(Data items)
************
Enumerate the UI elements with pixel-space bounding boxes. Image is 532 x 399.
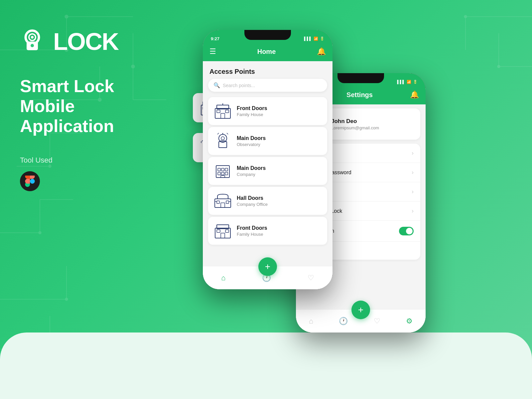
battery-icon: 🔋 [320, 37, 325, 41]
arrow-icon-3: › [412, 207, 414, 214]
lock-icon [20, 27, 50, 57]
svg-point-21 [65, 298, 68, 301]
logo-container: LOCK [20, 27, 166, 57]
home-screen-body: Access Points 🔍 Search points... [203, 61, 332, 289]
svg-rect-76 [226, 201, 229, 203]
lock-item-4[interactable]: Front Doors Family House [208, 217, 327, 245]
notification-toggle[interactable] [399, 227, 414, 235]
status-bar-home: 9:27 ▌▌▌ 📶 🔋 [203, 30, 332, 45]
logo-text: LOCK [53, 28, 118, 55]
lock-item-1[interactable]: Main Doors Observatory [208, 127, 327, 155]
s-nav-home-icon[interactable]: ⌂ [309, 317, 313, 326]
nav-home-icon[interactable]: ⌂ [221, 274, 225, 282]
status-time-home: 9:27 [211, 36, 219, 41]
notification-icon[interactable]: 🔔 [317, 47, 326, 56]
svg-rect-83 [225, 230, 229, 232]
svg-rect-75 [217, 201, 219, 203]
phones-area: Front Doors Family House Main Doors Obse… [186, 13, 532, 399]
s-nav-settings-icon[interactable]: ⚙ [406, 317, 413, 326]
signal-icon-s: ▌▌▌ [397, 80, 405, 84]
app-title: Smart Lock Mobile Application [20, 76, 166, 136]
arrow-icon-2: › [412, 188, 414, 195]
svg-rect-71 [225, 172, 228, 175]
lock-icon-0 [213, 102, 232, 120]
access-points-title: Access Points [203, 61, 332, 79]
phone-screen-home: 9:27 ▌▌▌ 📶 🔋 ☰ Home 🔔 [203, 30, 332, 289]
lock-item-0[interactable]: Front Doors Family House [208, 97, 327, 125]
signal-icon: ▌▌▌ [304, 37, 312, 41]
svg-rect-68 [225, 168, 228, 171]
lock-item-3[interactable]: Hall Doors Company Office [208, 187, 327, 215]
phone-frame-home: 9:27 ▌▌▌ 📶 🔋 ☰ Home 🔔 [203, 30, 332, 289]
svg-rect-82 [217, 230, 220, 232]
svg-rect-59 [225, 110, 229, 113]
lock-icon-3 [213, 192, 232, 210]
tool-label: Tool Used [20, 156, 166, 165]
s-nav-history-icon[interactable]: 🕐 [339, 317, 348, 326]
arrow-icon-0: › [412, 150, 414, 157]
svg-point-63 [221, 137, 224, 140]
status-icons-settings: ▌▌▌ 📶 🔋 [397, 80, 418, 84]
s-nav-heart-icon[interactable]: ♡ [374, 317, 380, 326]
wifi-icon: 📶 [314, 37, 318, 41]
phone-home: Front Doors Family House Main Doors Obse… [203, 30, 332, 289]
status-icons-home: ▌▌▌ 📶 🔋 [304, 37, 325, 41]
svg-rect-81 [221, 233, 225, 238]
home-nav: ☰ Home 🔔 [203, 45, 332, 61]
arrow-icon-1: › [412, 169, 414, 176]
search-placeholder: Search points... [223, 83, 255, 88]
lock-icon-1 [213, 132, 232, 150]
battery-icon-s: 🔋 [413, 80, 418, 84]
settings-notification-icon[interactable]: 🔔 [410, 90, 419, 99]
svg-rect-70 [221, 172, 224, 175]
lock-icon-2 [213, 162, 232, 180]
search-bar[interactable]: 🔍 Search points... [208, 79, 327, 92]
fab-settings[interactable]: + [351, 301, 370, 319]
svg-rect-73 [215, 199, 231, 207]
lock-item-2[interactable]: Main Doors Company [208, 157, 327, 185]
svg-rect-66 [218, 168, 220, 171]
search-icon: 🔍 [213, 82, 220, 88]
user-email: Loremipsum@gmail.com [331, 125, 379, 130]
svg-rect-58 [217, 110, 220, 113]
figma-icon [20, 171, 40, 191]
svg-point-42 [31, 44, 34, 47]
user-name: John Deo [331, 118, 379, 125]
left-panel: LOCK Smart Lock Mobile Application Tool … [0, 0, 186, 283]
lock-icon-4 [213, 221, 232, 240]
svg-rect-57 [221, 113, 225, 118]
menu-icon[interactable]: ☰ [209, 47, 216, 56]
wifi-icon-s: 📶 [407, 80, 411, 84]
svg-point-40 [31, 36, 34, 39]
fab-home[interactable]: + [258, 257, 277, 276]
svg-rect-74 [221, 203, 225, 207]
svg-rect-67 [221, 168, 224, 171]
settings-nav-title: Settings [346, 91, 373, 99]
nav-heart-icon[interactable]: ♡ [308, 274, 314, 282]
home-nav-title: Home [257, 48, 276, 56]
svg-rect-69 [218, 172, 220, 175]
************
EXERCISE DIRECTIONS —
Please state how many lines in the data contain the word "Front", giving only that number.

OUTPUT FOR THIS TASK —
4